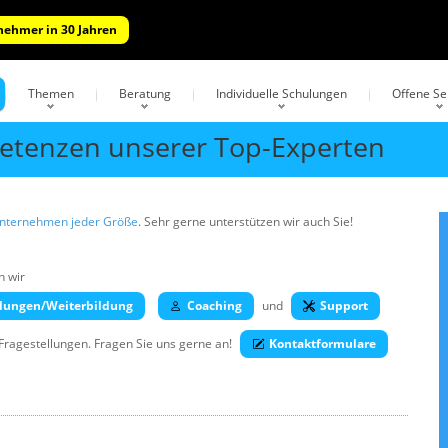
lnehmer in 30 Jahren
Themen
Beratung
Individuelle Schulungen
Offene S
tenzen unserer Top-Experten
Unternehmen jeder Größe
. Sehr gerne unterstützen wir auch Sie!
n wir
lungen/Weiterbildung
Coaching
und
Support
 Fragestellungen. Fragen Sie uns gerne an!
Kontaktformulare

▶ **Assigned task**
Leaving every picture out, output the data exactly as it stands.

▶ **Result**
lnehmer in 30 Jahren
Themen
Beratung
Individuelle Schulungen
Offene S
tenzen unserer Top-Experten
Unternehmen jeder Größe
. Sehr gerne unterstützen wir auch Sie!
n wir
lungen/Weiterbildung
Coaching
und
Support
 Fragestellungen. Fragen Sie uns gerne an!
Kontaktformulare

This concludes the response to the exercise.